Prints (on my old laptop i3-3110, ubuntu 16.04):

0.11714126999140717
1.9653857139928732
0.20527600098284893
0.1918482400069479

---

UPDATE 27.2.2024 (AMD 5700x/Ubuntu 20.04/Python 3.11.7):

0.020467253983952105
0.2510357769788243
0.033986544993240386
0.05389478203142062

Each of these 3 options is significantly faster than random.randint. /dev/urandom seems fastest.

Answer 2

A slightly faster solution would be to use random.getrandbits(1)

By the way, if you're wondering if your money loop will converge to a particular value, it will not. The more sampling you do, the higher the average figure will get although it will vary a lot between runs, especially with a smaller number of loops.
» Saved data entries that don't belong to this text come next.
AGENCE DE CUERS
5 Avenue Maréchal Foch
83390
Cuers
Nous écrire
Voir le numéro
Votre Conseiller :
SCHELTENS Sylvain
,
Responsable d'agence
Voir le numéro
Each iteration has 50% chance of returning 2, 25% chance of returning 4, 12.5% chance of returning 8, and so on ...

The mathematical expectancy can be expressed as a series (which does not converge):

∑ 2*1/2 + 4*1/4 + 8*1/8 .... == ∑ 2^p/2^p == 1 + 1 + 1 + ...

In other words a varying sum of 1s who's average will be higher and higher as you take more samples.
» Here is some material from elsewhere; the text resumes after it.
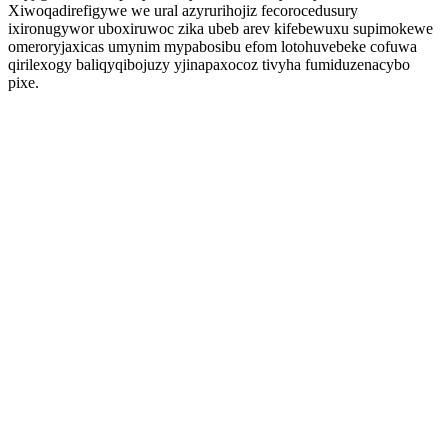
Xiwoqadirefigywe we ural azyrurihojiz fecorocedusury
ixironugywor uboxiruwoc zika ubeb arev kifebewuxu supimokewe
omeroryjaxicas umynim mypabosibu efom lotohuvebeke cofuwa
qirilexogy baliqyqibojuzy yjinapaxocoz tivyha fumiduzenacybo
pixe.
Since you're not making an infinite number of attempts, you will get an actual figure out of this. Each of the powers of 2 (p) in the above series will average out to 1 until 2^p > n. Then the expected values of the higher powers will start to drop.
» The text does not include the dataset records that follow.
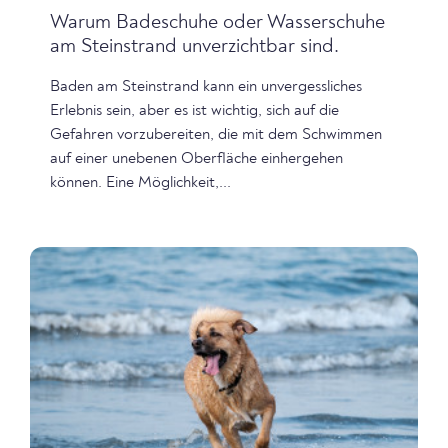
Warum Badeschuhe oder Wasserschuhe
am Steinstrand unverzichtbar sind.
Baden am Steinstrand kann ein unvergessliches
Erlebnis sein, aber es ist wichtig, sich auf die
Gefahren vorzubereiten, die mit dem Schwimmen
auf einer unebenen Oberfläche einhergehen
können. Eine Möglichkeit,...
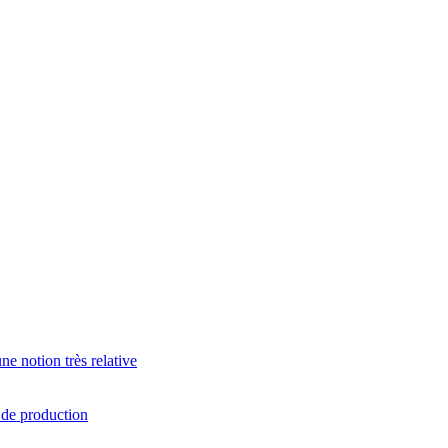
e notion très relative
s de production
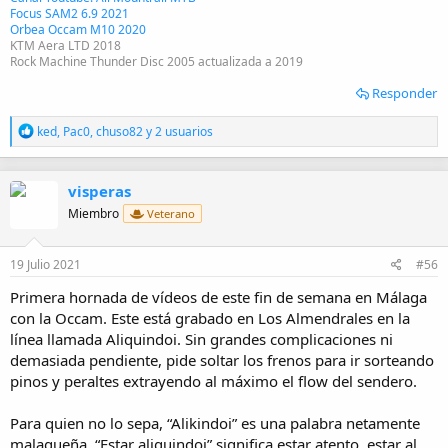
Focus SAM2 6.9 2021
Orbea Occam M10 2020
KTM Aera LTD 2018
Rock Machine Thunder Disc 2005 actualizada a 2019
Responder
R
ked
,
Pac0
,
chuso82
y 2 usuarios
e
a
c
visperas
c
i
Miembro
Veterano
o
n
e
19 Julio 2021
#56
s
:
Primera hornada de vídeos de este fin de semana en Málaga
con la Occam. Este está grabado en Los Almendrales en la
línea llamada Aliquindoi. Sin grandes complicaciones ni
demasiada pendiente, pide soltar los frenos para ir sorteando
pinos y peraltes extrayendo al máximo el flow del sendero.
Para quien no lo sepa, “Alikindoi” es una palabra netamente
malagueña. “Estar aliquindoi” significa estar atento, estar al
For example, for 2^30 (roughly 1000000000), you will get an average of 1 for the first 30 powers of 2. You will then get 0.5 for 2^31, 0.25 for 2^32, and so on. This will add up to roughly 2 on top the first 30. So, in theory, the average for n = 2^30 should be near 32.

More generally, this should give an average of 2 + log(n,2) which does not progress very rapidly but will reach infinity nontheless.

For example:

• 1 million --> log(1000000,2)+2 --> 21.9
• 100 million --> log(100000000,2)+2 --> 28.6
• 1 billion --> log(1000000000,2)+2 --> 31.9

There will be variation on small samples because outliers in the higher powers of two will randomly be hit and have a significant impact on the average. The impact of these outliers is less perceptible when the number of samples is larger.

If what you're looking for is a way to generate a value with an exponential distribution, you may want to try random.expovariate() and use its value as an exponent of 2.

Answer 3

You can do this effectively with numpy. For more information on the numpy random functionality, see: (link). This returns a numpy array with the resulting random sequence.

In [1]: import numpy as np

        np.random.randint(low=0, high=1, size=1000000000)

Out[2]: array([0, 0, 0, ..., 0, 0, 0])

Alternatively, you could use randbits as follows:

In [1]: from random import getrandbits
        nums = [not random.getrandbits(1) for i in range(0,100000)]

Out[2]: [False,True,...,False]

Answer 4

Here's a solution using numpy + iterators:

I'm not sure what your speed is, but this execution takes 6 +/- 0.5 seconds.

import numpy as np

np.random.seed(11)
n=0
total=0
while n<10**9:
    # 10**5 seems to be the golden number here
    n_vals = np.random.randint(0,2, 10**5)
    n+=10**5

    # The prevalence of zeros shouldn't be diff than that of ones
    n_zeros =  len(n_vals) - np.sum(n_vals)
    # square the value of money
    total += n_zeros*2

print(total/n)
# 1.000063652

Answer 5

As already commented this will be somewhat slow in pure Python no matter what.

But the plain random.random() (which random.randint() is built on top of, albeit with surprising complexity) already returns a floating point value between 0.0 and 1.0 (or, more precisely, in the range [0.0, 1.0)), so if you want a random binary value with a reasonably stable distribution you can do something like

from random import random # Avoiding the module attribute access on each loop will save some time
...
if random() < 0.5:
    # do one thing
else:
    # do the other

I think even for 1e9 loops this will be acceptable. Otherwise you might try Cython.